The relationships between morbid conditions and non- and partial responses observed appeared more complex than expected: some conditions were associated with increased, and others with decreased, partial and non-response rates. Despite the low power of this study for some important but uncommon conditions, as shown in the wide confidence intervals around odds ratios (Table 3), and possible type I error due to testing almost 30 such conditions, a consistent pattern emerged from the data: this pattern suggests that subjects with minor somatic and psychological disorders (e.g. hypertension, anxiety and migraine) are more likely to accept HRQoL measurement than both “healthy” and more seriously affected subjects. Possibly, these subjects whose condition is closely related to impaired HRQoL (i.e. whose expression is mostly decreased HRQoL) find its assessment particularly relevant and are therefore more likely to respond and to do so more meticulously than “average” subjects. However, this behavior, which has not been previously reported, requires further confirmation and also more rigorous analysis in terms of its potential contribution to bias in HRQoL measurements.

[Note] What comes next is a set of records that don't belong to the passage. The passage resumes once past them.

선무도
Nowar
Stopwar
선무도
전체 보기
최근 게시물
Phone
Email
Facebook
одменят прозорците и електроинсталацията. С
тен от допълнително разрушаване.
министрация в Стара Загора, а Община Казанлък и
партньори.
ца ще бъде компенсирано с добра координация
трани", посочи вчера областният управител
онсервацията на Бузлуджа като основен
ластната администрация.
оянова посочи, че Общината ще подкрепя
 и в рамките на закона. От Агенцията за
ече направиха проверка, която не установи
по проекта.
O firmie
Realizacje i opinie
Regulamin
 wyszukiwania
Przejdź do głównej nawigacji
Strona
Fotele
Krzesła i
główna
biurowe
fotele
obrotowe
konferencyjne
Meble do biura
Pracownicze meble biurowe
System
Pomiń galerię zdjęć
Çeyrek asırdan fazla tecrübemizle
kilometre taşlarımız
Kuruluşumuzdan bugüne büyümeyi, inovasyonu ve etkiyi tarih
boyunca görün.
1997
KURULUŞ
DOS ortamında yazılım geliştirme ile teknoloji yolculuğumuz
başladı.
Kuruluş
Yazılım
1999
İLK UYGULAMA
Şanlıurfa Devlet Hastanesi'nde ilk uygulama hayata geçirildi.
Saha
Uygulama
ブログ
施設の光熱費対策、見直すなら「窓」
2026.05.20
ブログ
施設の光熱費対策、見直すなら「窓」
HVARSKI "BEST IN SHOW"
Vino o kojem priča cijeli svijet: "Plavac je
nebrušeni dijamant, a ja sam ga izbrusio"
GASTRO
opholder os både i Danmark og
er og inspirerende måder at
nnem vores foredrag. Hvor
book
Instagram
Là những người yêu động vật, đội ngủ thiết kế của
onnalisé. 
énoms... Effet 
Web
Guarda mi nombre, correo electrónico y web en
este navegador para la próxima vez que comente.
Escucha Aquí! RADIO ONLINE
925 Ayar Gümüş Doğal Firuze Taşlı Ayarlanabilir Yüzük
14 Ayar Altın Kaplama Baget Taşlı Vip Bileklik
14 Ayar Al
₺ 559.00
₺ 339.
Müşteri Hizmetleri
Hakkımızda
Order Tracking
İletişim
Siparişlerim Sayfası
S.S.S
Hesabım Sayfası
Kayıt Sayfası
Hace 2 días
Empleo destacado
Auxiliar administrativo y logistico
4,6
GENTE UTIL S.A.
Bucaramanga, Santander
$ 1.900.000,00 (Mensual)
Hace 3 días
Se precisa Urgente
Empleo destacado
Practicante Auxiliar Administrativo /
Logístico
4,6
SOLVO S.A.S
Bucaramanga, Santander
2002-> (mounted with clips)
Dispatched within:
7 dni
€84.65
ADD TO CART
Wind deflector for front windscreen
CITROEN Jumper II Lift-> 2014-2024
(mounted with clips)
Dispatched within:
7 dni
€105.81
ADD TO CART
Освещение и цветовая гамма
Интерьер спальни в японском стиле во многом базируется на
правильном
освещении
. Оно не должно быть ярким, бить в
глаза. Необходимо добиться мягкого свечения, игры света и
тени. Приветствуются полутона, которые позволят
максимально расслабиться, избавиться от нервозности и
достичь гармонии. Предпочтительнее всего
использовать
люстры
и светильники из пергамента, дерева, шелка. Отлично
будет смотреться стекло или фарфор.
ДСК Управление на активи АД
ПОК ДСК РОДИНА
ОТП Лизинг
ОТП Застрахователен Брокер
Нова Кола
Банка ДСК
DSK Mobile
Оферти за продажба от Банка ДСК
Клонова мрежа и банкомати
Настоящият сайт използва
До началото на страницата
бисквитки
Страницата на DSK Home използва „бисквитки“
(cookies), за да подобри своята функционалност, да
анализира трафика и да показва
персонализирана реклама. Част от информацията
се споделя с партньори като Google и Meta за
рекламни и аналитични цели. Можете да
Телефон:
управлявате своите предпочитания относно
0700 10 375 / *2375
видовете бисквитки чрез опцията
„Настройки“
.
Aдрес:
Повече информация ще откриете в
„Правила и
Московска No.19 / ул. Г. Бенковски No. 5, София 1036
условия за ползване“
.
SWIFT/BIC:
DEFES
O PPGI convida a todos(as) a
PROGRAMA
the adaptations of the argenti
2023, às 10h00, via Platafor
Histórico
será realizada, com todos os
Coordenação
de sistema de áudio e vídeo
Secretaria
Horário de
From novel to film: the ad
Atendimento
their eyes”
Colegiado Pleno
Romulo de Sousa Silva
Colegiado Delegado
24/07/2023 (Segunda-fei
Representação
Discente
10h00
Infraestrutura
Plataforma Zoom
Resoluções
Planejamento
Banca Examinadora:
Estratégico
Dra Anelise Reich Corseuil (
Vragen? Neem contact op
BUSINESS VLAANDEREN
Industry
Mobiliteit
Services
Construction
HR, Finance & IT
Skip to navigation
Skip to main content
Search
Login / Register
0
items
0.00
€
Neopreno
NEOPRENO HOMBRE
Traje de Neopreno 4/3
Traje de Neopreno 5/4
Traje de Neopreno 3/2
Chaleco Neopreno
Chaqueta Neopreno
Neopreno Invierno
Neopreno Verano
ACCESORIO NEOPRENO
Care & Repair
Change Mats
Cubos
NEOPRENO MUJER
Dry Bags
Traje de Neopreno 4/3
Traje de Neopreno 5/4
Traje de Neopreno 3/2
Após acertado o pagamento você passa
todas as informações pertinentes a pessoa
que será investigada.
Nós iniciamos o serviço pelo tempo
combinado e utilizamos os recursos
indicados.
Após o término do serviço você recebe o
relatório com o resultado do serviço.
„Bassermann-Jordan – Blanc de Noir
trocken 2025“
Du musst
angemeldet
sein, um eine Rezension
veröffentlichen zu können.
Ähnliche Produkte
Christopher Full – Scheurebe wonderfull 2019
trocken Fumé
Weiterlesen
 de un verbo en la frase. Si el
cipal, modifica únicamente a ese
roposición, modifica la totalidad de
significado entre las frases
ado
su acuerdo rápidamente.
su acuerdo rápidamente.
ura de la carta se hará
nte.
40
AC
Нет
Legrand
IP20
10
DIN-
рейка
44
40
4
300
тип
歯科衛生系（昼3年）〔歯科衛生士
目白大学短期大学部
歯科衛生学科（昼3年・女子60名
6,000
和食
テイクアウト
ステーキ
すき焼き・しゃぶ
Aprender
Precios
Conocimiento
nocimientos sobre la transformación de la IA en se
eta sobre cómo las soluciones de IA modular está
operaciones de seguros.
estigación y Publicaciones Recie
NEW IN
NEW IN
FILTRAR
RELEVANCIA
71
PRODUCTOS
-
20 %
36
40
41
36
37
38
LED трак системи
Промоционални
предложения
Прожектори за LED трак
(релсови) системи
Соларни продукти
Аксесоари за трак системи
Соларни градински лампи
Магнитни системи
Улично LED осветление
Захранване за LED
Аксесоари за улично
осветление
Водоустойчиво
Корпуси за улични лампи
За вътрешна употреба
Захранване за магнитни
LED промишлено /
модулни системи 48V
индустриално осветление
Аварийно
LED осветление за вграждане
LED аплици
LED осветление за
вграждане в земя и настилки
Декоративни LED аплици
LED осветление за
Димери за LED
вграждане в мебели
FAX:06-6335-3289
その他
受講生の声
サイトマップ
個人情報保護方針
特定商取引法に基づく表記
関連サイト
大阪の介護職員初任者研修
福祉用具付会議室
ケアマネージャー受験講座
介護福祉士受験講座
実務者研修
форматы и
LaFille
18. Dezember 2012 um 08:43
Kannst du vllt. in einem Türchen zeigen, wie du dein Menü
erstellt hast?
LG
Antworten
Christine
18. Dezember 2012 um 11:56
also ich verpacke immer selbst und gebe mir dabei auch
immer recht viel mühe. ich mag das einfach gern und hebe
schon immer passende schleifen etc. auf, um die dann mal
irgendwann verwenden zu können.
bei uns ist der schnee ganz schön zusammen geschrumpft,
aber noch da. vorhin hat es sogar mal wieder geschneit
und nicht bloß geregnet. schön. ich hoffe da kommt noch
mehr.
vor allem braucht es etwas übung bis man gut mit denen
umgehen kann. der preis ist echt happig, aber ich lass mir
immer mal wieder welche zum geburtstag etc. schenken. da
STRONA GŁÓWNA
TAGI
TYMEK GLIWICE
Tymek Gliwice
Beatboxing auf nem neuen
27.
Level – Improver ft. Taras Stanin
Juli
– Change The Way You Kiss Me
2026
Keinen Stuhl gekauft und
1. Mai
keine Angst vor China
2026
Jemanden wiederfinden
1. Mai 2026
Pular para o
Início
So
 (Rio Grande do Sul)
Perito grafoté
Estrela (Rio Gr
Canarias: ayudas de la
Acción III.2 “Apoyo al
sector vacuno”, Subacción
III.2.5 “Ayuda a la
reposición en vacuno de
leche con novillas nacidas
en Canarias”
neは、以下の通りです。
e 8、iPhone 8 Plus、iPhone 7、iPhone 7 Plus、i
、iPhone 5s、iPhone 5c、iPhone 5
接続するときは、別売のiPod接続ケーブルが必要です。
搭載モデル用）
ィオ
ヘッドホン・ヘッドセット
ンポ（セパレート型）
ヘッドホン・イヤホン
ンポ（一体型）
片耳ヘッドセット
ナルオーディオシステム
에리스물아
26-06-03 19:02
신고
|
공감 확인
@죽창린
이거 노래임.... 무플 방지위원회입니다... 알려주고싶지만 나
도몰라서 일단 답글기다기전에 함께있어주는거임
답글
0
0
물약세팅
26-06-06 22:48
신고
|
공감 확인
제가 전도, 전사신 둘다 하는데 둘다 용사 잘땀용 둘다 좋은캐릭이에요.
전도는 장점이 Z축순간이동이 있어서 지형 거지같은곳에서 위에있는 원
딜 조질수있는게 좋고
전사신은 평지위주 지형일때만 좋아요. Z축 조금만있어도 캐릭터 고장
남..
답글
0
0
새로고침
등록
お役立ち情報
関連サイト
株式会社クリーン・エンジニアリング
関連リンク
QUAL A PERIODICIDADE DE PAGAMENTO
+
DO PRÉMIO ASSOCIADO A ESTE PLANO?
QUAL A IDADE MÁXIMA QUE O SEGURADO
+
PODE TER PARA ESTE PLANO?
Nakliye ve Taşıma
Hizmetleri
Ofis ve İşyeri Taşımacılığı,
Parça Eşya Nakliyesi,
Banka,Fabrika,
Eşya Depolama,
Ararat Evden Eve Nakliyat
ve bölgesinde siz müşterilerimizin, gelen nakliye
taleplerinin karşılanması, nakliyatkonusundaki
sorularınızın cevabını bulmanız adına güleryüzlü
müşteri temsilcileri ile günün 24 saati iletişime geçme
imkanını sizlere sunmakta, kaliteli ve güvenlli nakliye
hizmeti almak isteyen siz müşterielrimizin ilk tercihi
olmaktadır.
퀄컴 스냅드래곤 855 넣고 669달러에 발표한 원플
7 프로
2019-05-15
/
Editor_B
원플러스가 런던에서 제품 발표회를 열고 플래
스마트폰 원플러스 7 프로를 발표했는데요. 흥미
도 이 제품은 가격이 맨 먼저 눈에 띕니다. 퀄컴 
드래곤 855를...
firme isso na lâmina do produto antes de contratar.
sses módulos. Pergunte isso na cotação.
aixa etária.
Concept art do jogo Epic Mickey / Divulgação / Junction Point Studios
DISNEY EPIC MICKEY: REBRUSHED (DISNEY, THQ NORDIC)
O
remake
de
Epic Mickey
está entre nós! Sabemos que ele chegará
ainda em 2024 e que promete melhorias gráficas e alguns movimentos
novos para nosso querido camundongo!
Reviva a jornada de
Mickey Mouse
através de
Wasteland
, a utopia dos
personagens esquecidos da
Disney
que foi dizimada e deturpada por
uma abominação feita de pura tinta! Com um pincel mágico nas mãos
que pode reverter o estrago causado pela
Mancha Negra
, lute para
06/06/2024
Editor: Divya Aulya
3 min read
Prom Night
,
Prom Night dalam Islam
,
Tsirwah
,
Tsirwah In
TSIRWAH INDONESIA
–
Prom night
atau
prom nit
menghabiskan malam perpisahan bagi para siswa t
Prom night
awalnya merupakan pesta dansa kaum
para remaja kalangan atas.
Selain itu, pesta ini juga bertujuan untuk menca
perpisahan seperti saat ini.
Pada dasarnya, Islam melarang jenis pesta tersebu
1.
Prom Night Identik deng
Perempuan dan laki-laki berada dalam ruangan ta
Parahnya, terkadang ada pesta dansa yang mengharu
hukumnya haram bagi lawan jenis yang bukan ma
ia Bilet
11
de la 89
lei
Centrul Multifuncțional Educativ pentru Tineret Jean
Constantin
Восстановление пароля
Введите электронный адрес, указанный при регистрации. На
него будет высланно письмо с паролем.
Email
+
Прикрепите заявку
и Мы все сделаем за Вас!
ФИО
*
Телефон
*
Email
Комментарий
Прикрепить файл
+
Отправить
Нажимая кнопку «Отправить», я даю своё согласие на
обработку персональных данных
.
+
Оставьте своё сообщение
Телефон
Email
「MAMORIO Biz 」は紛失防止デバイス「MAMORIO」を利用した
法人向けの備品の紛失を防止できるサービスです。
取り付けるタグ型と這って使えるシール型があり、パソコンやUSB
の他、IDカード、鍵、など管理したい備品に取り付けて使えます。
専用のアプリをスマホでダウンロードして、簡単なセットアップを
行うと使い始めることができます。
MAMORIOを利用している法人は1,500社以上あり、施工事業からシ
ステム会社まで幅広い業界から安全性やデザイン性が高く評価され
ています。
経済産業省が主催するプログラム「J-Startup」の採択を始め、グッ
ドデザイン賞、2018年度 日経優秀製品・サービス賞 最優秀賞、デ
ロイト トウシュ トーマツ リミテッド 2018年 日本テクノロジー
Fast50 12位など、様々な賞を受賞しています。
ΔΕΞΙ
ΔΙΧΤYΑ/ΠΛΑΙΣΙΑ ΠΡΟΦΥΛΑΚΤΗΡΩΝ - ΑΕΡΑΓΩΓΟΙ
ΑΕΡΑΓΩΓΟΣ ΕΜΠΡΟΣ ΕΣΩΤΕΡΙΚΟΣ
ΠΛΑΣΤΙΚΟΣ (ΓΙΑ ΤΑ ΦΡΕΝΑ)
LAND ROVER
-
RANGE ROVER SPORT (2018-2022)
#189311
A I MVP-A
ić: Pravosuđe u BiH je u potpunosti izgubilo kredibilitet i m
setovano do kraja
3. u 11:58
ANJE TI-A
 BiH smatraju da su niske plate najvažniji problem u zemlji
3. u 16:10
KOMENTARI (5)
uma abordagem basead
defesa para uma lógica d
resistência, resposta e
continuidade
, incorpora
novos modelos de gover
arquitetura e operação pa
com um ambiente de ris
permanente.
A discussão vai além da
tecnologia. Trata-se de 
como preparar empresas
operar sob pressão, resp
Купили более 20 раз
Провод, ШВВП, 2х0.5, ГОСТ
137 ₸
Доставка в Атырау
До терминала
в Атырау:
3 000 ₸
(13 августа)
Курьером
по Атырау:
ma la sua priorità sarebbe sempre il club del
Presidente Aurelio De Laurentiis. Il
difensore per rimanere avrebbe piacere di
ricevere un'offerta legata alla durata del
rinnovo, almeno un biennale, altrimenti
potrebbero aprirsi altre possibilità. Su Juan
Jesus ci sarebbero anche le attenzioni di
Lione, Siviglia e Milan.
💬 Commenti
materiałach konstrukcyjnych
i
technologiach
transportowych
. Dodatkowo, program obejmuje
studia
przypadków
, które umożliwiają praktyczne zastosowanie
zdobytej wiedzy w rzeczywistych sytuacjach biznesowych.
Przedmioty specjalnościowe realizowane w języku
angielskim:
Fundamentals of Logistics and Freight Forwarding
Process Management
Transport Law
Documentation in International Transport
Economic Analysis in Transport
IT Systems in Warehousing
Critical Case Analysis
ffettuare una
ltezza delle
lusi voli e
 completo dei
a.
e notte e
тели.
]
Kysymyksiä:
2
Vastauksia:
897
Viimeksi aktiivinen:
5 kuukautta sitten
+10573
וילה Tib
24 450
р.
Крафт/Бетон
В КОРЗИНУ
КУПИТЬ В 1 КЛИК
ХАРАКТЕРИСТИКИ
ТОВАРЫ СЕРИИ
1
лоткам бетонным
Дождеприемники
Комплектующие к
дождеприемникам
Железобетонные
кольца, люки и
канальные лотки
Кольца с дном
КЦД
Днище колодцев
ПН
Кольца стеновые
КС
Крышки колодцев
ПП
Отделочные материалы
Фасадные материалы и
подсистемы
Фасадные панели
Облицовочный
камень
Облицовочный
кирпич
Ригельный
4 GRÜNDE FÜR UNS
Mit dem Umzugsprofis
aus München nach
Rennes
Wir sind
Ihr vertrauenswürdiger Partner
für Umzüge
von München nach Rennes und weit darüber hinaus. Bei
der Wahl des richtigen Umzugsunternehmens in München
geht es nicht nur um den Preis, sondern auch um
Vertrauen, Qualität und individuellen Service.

Using a multiple imputation method to provide the best corrected estimates of HRQoL in the sample studied, it was possible to assess and quantify the impact of non- and partial responses on the validity of HRQoL estimates. The magnitude of the biases was large in several groups of partial responders and especially non-responders. This confirms the “missing not random” process of missing information in HRQoL, to use the terminology coined by Little and Rubin . These biases, including selection biases  but also non-differential information biases , should be carefully considered. Non-responders in epidemiological studies have long been recognized to have an impact on the validity of the results. Our study evidenced several groups of non-responders to HRQoL questionnaires having different and sometimes opposite impacts on the estimates. This argues for a differentiated approach taking their different causes and/or mechanisms into account. Similarly, non-differential information biases, resulting from partial or inconsistent responses to HRQoL questionnaires, did not appear to be negligible. These biases were especially large for the subgroup of subjects with inconsistent responses, which are seldom examined in standard practice. Although in this study we observed that biases may run in opposite directions and partially neutralize each other, this may of course not be always the case and therefore a careful analysis of the impact of each is required. This issue is particularly pertinent for HRQoL investigations in certain populations: the elderly, and deprived or frail groups. No simple general rule can be given to predict the impact on HRQoL estimation of missing data associated with the various different processes. We therefore strongly recommend using missing value methods such as multiple imputation to evaluate the consequences systematically [4–9, 11].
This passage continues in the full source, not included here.